> RECORD EXCERPTS

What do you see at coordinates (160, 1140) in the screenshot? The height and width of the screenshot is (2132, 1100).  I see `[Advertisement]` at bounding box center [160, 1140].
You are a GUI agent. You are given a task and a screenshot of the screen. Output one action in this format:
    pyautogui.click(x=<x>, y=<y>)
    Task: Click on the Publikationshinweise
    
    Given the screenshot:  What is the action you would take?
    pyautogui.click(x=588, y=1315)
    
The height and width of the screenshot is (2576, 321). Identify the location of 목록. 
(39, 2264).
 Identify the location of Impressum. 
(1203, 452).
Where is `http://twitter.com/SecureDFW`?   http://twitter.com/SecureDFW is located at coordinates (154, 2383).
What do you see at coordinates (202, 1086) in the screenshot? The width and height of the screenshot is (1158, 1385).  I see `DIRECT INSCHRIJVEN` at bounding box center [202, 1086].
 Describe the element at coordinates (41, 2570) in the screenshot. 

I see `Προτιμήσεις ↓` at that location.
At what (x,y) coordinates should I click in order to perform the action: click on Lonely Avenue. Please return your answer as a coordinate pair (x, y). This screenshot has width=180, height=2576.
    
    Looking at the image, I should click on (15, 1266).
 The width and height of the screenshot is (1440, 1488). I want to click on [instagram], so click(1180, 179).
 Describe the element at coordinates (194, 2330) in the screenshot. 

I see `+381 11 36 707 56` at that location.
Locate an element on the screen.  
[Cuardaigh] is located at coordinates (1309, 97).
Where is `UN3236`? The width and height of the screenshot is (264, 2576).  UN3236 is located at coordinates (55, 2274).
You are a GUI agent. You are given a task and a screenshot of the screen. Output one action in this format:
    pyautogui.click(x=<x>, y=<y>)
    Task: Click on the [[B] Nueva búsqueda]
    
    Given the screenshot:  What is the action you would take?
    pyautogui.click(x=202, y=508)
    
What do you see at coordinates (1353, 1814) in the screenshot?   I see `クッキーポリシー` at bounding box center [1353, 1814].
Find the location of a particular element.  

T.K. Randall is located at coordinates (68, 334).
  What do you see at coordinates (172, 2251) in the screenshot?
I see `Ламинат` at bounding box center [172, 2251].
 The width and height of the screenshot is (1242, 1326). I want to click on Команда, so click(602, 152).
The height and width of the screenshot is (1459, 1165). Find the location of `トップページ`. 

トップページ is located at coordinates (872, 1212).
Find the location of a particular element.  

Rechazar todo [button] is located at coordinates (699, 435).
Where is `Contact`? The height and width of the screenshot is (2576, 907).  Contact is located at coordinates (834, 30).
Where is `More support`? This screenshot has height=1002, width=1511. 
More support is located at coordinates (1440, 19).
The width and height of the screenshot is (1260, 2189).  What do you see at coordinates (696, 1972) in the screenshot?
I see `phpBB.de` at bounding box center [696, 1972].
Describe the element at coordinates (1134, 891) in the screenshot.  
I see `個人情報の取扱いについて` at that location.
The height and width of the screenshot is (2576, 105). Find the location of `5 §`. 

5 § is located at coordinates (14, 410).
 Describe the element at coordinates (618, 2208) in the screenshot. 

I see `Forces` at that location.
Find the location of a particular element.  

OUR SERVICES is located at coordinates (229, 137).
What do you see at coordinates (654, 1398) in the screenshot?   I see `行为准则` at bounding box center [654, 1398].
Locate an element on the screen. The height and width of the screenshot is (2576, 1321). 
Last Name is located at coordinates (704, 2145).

> WORK REQUEST
Every line above from the line with "Describe the element at coordinates (194, 2330)" to the line with "What do you see at coordinates (1353, 1814)" is wanted, ends included; write them out exactly and add no other line.

> TASK OUTPUT
 Describe the element at coordinates (194, 2330) in the screenshot. 

I see `+381 11 36 707 56` at that location.
Locate an element on the screen.  
[Cuardaigh] is located at coordinates (1309, 97).
Where is `UN3236`? The width and height of the screenshot is (264, 2576).  UN3236 is located at coordinates (55, 2274).
You are a GUI agent. You are given a task and a screenshot of the screen. Output one action in this format:
    pyautogui.click(x=<x>, y=<y>)
    Task: Click on the [[B] Nueva búsqueda]
    
    Given the screenshot:  What is the action you would take?
    pyautogui.click(x=202, y=508)
    
What do you see at coordinates (1353, 1814) in the screenshot?   I see `クッキーポリシー` at bounding box center [1353, 1814].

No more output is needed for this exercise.